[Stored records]
+-------+
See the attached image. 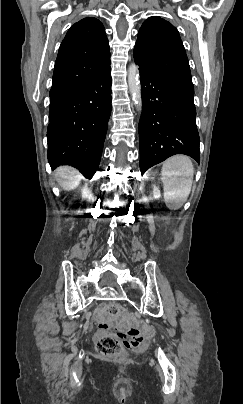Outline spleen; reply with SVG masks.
Instances as JSON below:
<instances>
[{"mask_svg": "<svg viewBox=\"0 0 243 404\" xmlns=\"http://www.w3.org/2000/svg\"><path fill=\"white\" fill-rule=\"evenodd\" d=\"M194 168L188 156H172L164 162L161 180L164 200L170 210H176L180 202H186L192 188Z\"/></svg>", "mask_w": 243, "mask_h": 404, "instance_id": "1", "label": "spleen"}]
</instances>
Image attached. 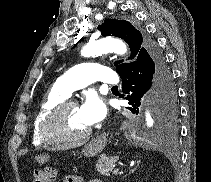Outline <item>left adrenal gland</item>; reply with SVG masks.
I'll return each instance as SVG.
<instances>
[{"instance_id": "a2214340", "label": "left adrenal gland", "mask_w": 211, "mask_h": 182, "mask_svg": "<svg viewBox=\"0 0 211 182\" xmlns=\"http://www.w3.org/2000/svg\"><path fill=\"white\" fill-rule=\"evenodd\" d=\"M140 161H138L137 165H139Z\"/></svg>"}]
</instances>
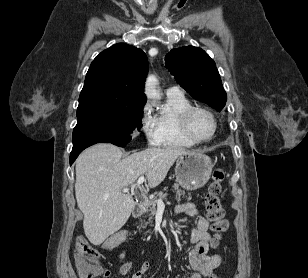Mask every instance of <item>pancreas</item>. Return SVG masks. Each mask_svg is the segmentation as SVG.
Segmentation results:
<instances>
[{
	"mask_svg": "<svg viewBox=\"0 0 308 278\" xmlns=\"http://www.w3.org/2000/svg\"><path fill=\"white\" fill-rule=\"evenodd\" d=\"M173 187H174V190H175V193H176V198L179 201L180 197L182 195H185V191H182L181 189H179V185L178 184H174ZM158 195L161 197L163 195V193L159 192ZM143 205L146 208L147 213H149V215H150L149 221H151L153 216L156 214L157 199L154 198V199H151V200H145Z\"/></svg>",
	"mask_w": 308,
	"mask_h": 278,
	"instance_id": "pancreas-1",
	"label": "pancreas"
}]
</instances>
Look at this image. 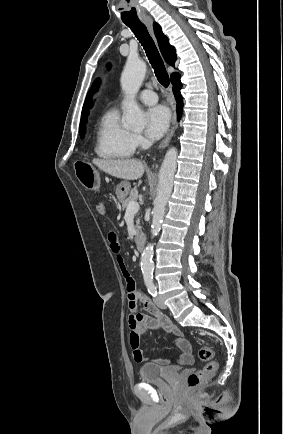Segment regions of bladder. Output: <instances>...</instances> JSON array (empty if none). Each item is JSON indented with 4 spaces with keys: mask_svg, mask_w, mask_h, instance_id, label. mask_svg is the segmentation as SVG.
Here are the masks:
<instances>
[{
    "mask_svg": "<svg viewBox=\"0 0 283 434\" xmlns=\"http://www.w3.org/2000/svg\"><path fill=\"white\" fill-rule=\"evenodd\" d=\"M176 368L163 367L154 363L145 364L140 369V379L144 382H160L178 375Z\"/></svg>",
    "mask_w": 283,
    "mask_h": 434,
    "instance_id": "1",
    "label": "bladder"
}]
</instances>
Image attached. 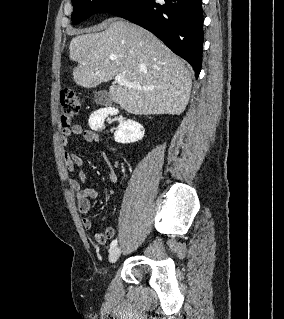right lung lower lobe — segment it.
<instances>
[{
  "label": "right lung lower lobe",
  "instance_id": "obj_1",
  "mask_svg": "<svg viewBox=\"0 0 284 319\" xmlns=\"http://www.w3.org/2000/svg\"><path fill=\"white\" fill-rule=\"evenodd\" d=\"M108 13L149 30L185 59L198 78L202 64V0H131Z\"/></svg>",
  "mask_w": 284,
  "mask_h": 319
}]
</instances>
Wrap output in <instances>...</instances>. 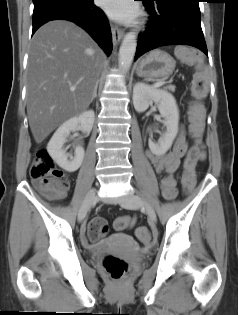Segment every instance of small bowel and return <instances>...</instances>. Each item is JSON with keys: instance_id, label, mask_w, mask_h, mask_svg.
<instances>
[{"instance_id": "c3829d8e", "label": "small bowel", "mask_w": 238, "mask_h": 315, "mask_svg": "<svg viewBox=\"0 0 238 315\" xmlns=\"http://www.w3.org/2000/svg\"><path fill=\"white\" fill-rule=\"evenodd\" d=\"M185 155L186 161L184 164L182 184L184 185L185 180H190L193 187L195 183V167L198 161L204 158V151L200 146L195 145L189 148L185 136L181 134L170 152L164 155H157L152 152H148V158L150 159L156 172L166 174L160 180L162 194L166 199H173L177 194L175 173L180 166L181 158ZM62 196L63 195L60 197ZM134 223L135 219L131 220V225ZM141 240L145 246L150 243V239Z\"/></svg>"}]
</instances>
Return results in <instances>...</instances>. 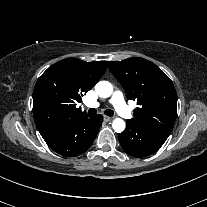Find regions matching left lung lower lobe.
<instances>
[{
    "mask_svg": "<svg viewBox=\"0 0 207 207\" xmlns=\"http://www.w3.org/2000/svg\"><path fill=\"white\" fill-rule=\"evenodd\" d=\"M169 134L142 128L127 120L126 130L118 135L124 151L133 157H146L155 153Z\"/></svg>",
    "mask_w": 207,
    "mask_h": 207,
    "instance_id": "0a47b994",
    "label": "left lung lower lobe"
}]
</instances>
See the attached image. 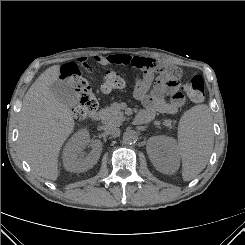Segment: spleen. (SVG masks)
Here are the masks:
<instances>
[{"mask_svg": "<svg viewBox=\"0 0 245 245\" xmlns=\"http://www.w3.org/2000/svg\"><path fill=\"white\" fill-rule=\"evenodd\" d=\"M212 115L207 105L187 110L178 127V150L182 158V178L190 181L206 167L213 147Z\"/></svg>", "mask_w": 245, "mask_h": 245, "instance_id": "3e777b00", "label": "spleen"}]
</instances>
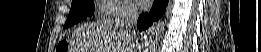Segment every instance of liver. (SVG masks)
Here are the masks:
<instances>
[{
	"label": "liver",
	"mask_w": 261,
	"mask_h": 52,
	"mask_svg": "<svg viewBox=\"0 0 261 52\" xmlns=\"http://www.w3.org/2000/svg\"><path fill=\"white\" fill-rule=\"evenodd\" d=\"M81 52H133L132 38L110 18L85 24L76 32ZM114 46V51H110ZM80 52V51H79Z\"/></svg>",
	"instance_id": "liver-1"
}]
</instances>
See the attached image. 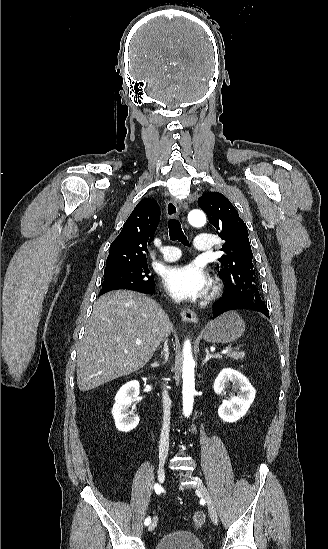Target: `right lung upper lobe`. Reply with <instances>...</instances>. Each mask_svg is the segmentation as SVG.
<instances>
[{
    "mask_svg": "<svg viewBox=\"0 0 328 549\" xmlns=\"http://www.w3.org/2000/svg\"><path fill=\"white\" fill-rule=\"evenodd\" d=\"M159 220L157 201L150 198L140 201L112 242L104 271L147 263V246Z\"/></svg>",
    "mask_w": 328,
    "mask_h": 549,
    "instance_id": "cb5924a9",
    "label": "right lung upper lobe"
}]
</instances>
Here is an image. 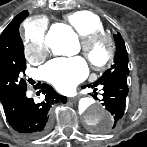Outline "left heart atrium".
Returning a JSON list of instances; mask_svg holds the SVG:
<instances>
[{
    "label": "left heart atrium",
    "instance_id": "left-heart-atrium-1",
    "mask_svg": "<svg viewBox=\"0 0 147 147\" xmlns=\"http://www.w3.org/2000/svg\"><path fill=\"white\" fill-rule=\"evenodd\" d=\"M42 73L48 82L65 92L86 78L88 66L81 57L55 59L43 67Z\"/></svg>",
    "mask_w": 147,
    "mask_h": 147
}]
</instances>
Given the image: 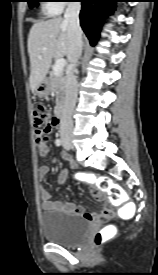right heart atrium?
Returning a JSON list of instances; mask_svg holds the SVG:
<instances>
[{
	"instance_id": "d8ad5b80",
	"label": "right heart atrium",
	"mask_w": 158,
	"mask_h": 275,
	"mask_svg": "<svg viewBox=\"0 0 158 275\" xmlns=\"http://www.w3.org/2000/svg\"><path fill=\"white\" fill-rule=\"evenodd\" d=\"M71 0H53L52 3L46 4V8L51 14H57L59 13L65 5H67V2H70Z\"/></svg>"
}]
</instances>
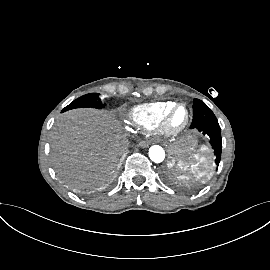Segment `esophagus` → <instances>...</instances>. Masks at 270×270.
Returning <instances> with one entry per match:
<instances>
[{
    "mask_svg": "<svg viewBox=\"0 0 270 270\" xmlns=\"http://www.w3.org/2000/svg\"><path fill=\"white\" fill-rule=\"evenodd\" d=\"M139 145L141 146V147H148V146H150L151 145V142L150 141H145V140H143V141H141L140 143H139Z\"/></svg>",
    "mask_w": 270,
    "mask_h": 270,
    "instance_id": "esophagus-1",
    "label": "esophagus"
}]
</instances>
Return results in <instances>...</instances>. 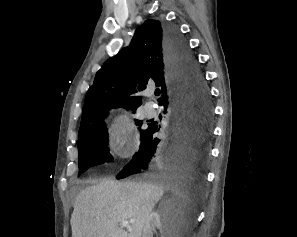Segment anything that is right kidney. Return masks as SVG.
I'll return each instance as SVG.
<instances>
[{
    "instance_id": "right-kidney-1",
    "label": "right kidney",
    "mask_w": 297,
    "mask_h": 237,
    "mask_svg": "<svg viewBox=\"0 0 297 237\" xmlns=\"http://www.w3.org/2000/svg\"><path fill=\"white\" fill-rule=\"evenodd\" d=\"M155 228L160 229L163 232V237H171V233L167 231L166 226L162 222V218L159 212H152L144 225L142 237H153V231Z\"/></svg>"
}]
</instances>
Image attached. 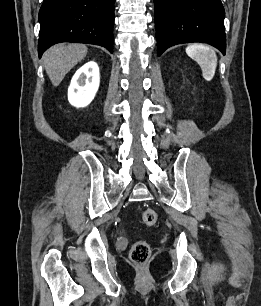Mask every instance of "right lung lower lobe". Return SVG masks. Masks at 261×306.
<instances>
[{"label": "right lung lower lobe", "instance_id": "98d812e1", "mask_svg": "<svg viewBox=\"0 0 261 306\" xmlns=\"http://www.w3.org/2000/svg\"><path fill=\"white\" fill-rule=\"evenodd\" d=\"M115 0H44L39 11L38 54L51 45L79 42L113 52Z\"/></svg>", "mask_w": 261, "mask_h": 306}]
</instances>
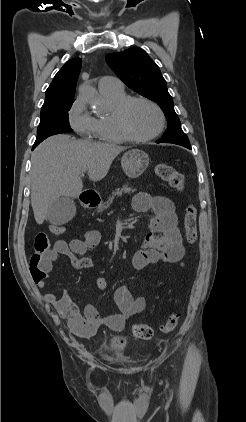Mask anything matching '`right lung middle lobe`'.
I'll use <instances>...</instances> for the list:
<instances>
[{
	"mask_svg": "<svg viewBox=\"0 0 246 422\" xmlns=\"http://www.w3.org/2000/svg\"><path fill=\"white\" fill-rule=\"evenodd\" d=\"M73 102L74 100L61 101L41 108L40 123L33 148L49 136L72 132L69 125L68 111Z\"/></svg>",
	"mask_w": 246,
	"mask_h": 422,
	"instance_id": "right-lung-middle-lobe-1",
	"label": "right lung middle lobe"
}]
</instances>
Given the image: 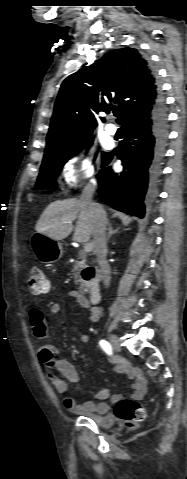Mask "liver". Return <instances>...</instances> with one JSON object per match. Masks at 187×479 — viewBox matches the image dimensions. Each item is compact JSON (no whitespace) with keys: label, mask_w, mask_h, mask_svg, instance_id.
Instances as JSON below:
<instances>
[{"label":"liver","mask_w":187,"mask_h":479,"mask_svg":"<svg viewBox=\"0 0 187 479\" xmlns=\"http://www.w3.org/2000/svg\"><path fill=\"white\" fill-rule=\"evenodd\" d=\"M76 219L73 240L86 243L92 235V223L89 213L80 199L71 198L50 203L40 216L35 229L37 232L59 241L71 234L72 222Z\"/></svg>","instance_id":"obj_1"}]
</instances>
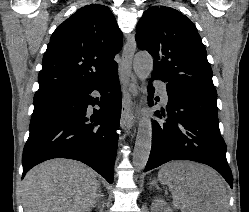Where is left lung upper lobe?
<instances>
[{"instance_id":"1","label":"left lung upper lobe","mask_w":249,"mask_h":212,"mask_svg":"<svg viewBox=\"0 0 249 212\" xmlns=\"http://www.w3.org/2000/svg\"><path fill=\"white\" fill-rule=\"evenodd\" d=\"M141 50L154 57L153 72L170 85L217 97L205 46L195 25L170 7L148 8L136 26Z\"/></svg>"}]
</instances>
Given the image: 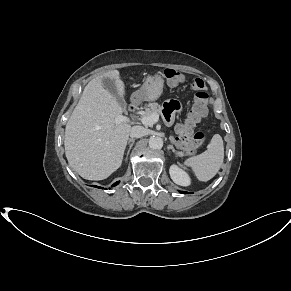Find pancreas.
I'll return each mask as SVG.
<instances>
[{"label": "pancreas", "instance_id": "pancreas-1", "mask_svg": "<svg viewBox=\"0 0 291 291\" xmlns=\"http://www.w3.org/2000/svg\"><path fill=\"white\" fill-rule=\"evenodd\" d=\"M152 113H157L158 115L161 113V106L158 104V103H156V102H154V103H149L148 104V106L145 108V111H144V113H143V117L144 116H149V115H151ZM170 140L171 141H174V138H173V136H170ZM181 155H183V153L182 152H179ZM189 155H193V154H195V151H193V152H189L188 153Z\"/></svg>", "mask_w": 291, "mask_h": 291}]
</instances>
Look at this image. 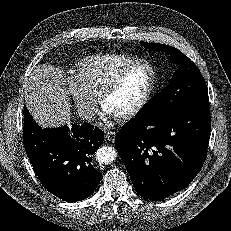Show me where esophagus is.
Segmentation results:
<instances>
[{"label": "esophagus", "mask_w": 231, "mask_h": 231, "mask_svg": "<svg viewBox=\"0 0 231 231\" xmlns=\"http://www.w3.org/2000/svg\"><path fill=\"white\" fill-rule=\"evenodd\" d=\"M115 138V132L111 130H106L105 131V139L107 141H113Z\"/></svg>", "instance_id": "obj_1"}]
</instances>
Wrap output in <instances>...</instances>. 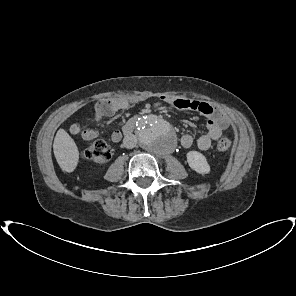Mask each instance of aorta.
I'll list each match as a JSON object with an SVG mask.
<instances>
[{
    "label": "aorta",
    "instance_id": "aorta-1",
    "mask_svg": "<svg viewBox=\"0 0 296 296\" xmlns=\"http://www.w3.org/2000/svg\"><path fill=\"white\" fill-rule=\"evenodd\" d=\"M137 136L140 146L152 154L164 155L176 146L175 131L171 124L155 115L138 120Z\"/></svg>",
    "mask_w": 296,
    "mask_h": 296
}]
</instances>
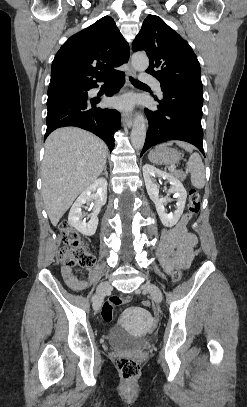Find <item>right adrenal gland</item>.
Wrapping results in <instances>:
<instances>
[{"label":"right adrenal gland","mask_w":247,"mask_h":407,"mask_svg":"<svg viewBox=\"0 0 247 407\" xmlns=\"http://www.w3.org/2000/svg\"><path fill=\"white\" fill-rule=\"evenodd\" d=\"M102 175H105V177L108 178V172L106 170V167L103 169Z\"/></svg>","instance_id":"right-adrenal-gland-1"}]
</instances>
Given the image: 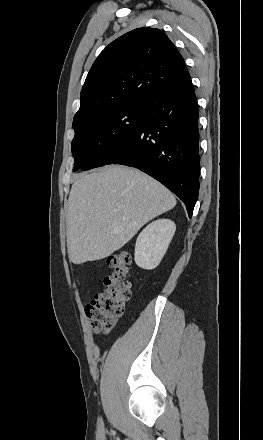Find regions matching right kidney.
Listing matches in <instances>:
<instances>
[{"label": "right kidney", "mask_w": 263, "mask_h": 440, "mask_svg": "<svg viewBox=\"0 0 263 440\" xmlns=\"http://www.w3.org/2000/svg\"><path fill=\"white\" fill-rule=\"evenodd\" d=\"M175 230V223L169 219H158L147 225L136 240L135 263L146 270L156 268L165 255Z\"/></svg>", "instance_id": "1"}]
</instances>
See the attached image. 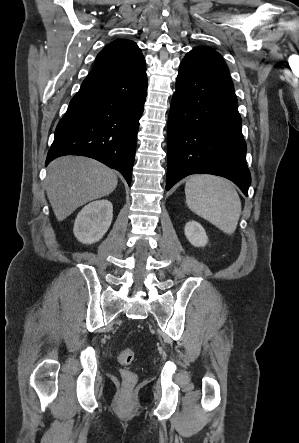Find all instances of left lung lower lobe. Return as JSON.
I'll list each match as a JSON object with an SVG mask.
<instances>
[{"label":"left lung lower lobe","instance_id":"left-lung-lower-lobe-1","mask_svg":"<svg viewBox=\"0 0 299 443\" xmlns=\"http://www.w3.org/2000/svg\"><path fill=\"white\" fill-rule=\"evenodd\" d=\"M241 123L233 85L180 66L168 121L166 190L188 175L213 174L248 196Z\"/></svg>","mask_w":299,"mask_h":443}]
</instances>
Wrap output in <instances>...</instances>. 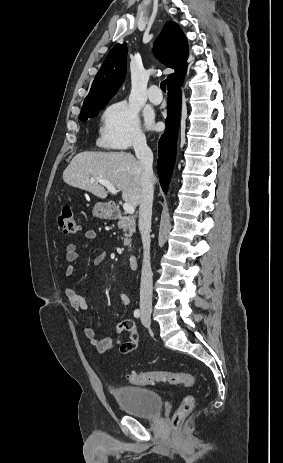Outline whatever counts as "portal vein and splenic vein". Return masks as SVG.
<instances>
[{"label":"portal vein and splenic vein","instance_id":"obj_1","mask_svg":"<svg viewBox=\"0 0 283 463\" xmlns=\"http://www.w3.org/2000/svg\"><path fill=\"white\" fill-rule=\"evenodd\" d=\"M91 180L93 182H97L103 186H105L109 192H111L112 194L116 195L118 193V191L116 190V188L114 187V185L112 183H110L109 181L107 180H104V179H96V178H91ZM123 209L126 213L128 214H133L134 211H135V207L130 204V203H127L125 202L123 204Z\"/></svg>","mask_w":283,"mask_h":463}]
</instances>
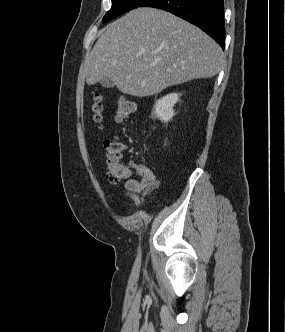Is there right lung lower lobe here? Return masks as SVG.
Returning a JSON list of instances; mask_svg holds the SVG:
<instances>
[{"mask_svg": "<svg viewBox=\"0 0 285 332\" xmlns=\"http://www.w3.org/2000/svg\"><path fill=\"white\" fill-rule=\"evenodd\" d=\"M141 7H154L196 25L224 49L223 0H146Z\"/></svg>", "mask_w": 285, "mask_h": 332, "instance_id": "right-lung-lower-lobe-1", "label": "right lung lower lobe"}]
</instances>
+-------+
**Task item:** Leaving out every picture, transcribe exactly the lines from the line that contains "Is there right" through the final line of the entries above.

**Answer below:**
Is there right lung lower lobe here? Return masks as SVG.
Returning a JSON list of instances; mask_svg holds the SVG:
<instances>
[{"mask_svg": "<svg viewBox=\"0 0 285 332\" xmlns=\"http://www.w3.org/2000/svg\"><path fill=\"white\" fill-rule=\"evenodd\" d=\"M141 7H154L196 25L224 49L223 0H146Z\"/></svg>", "mask_w": 285, "mask_h": 332, "instance_id": "right-lung-lower-lobe-1", "label": "right lung lower lobe"}]
</instances>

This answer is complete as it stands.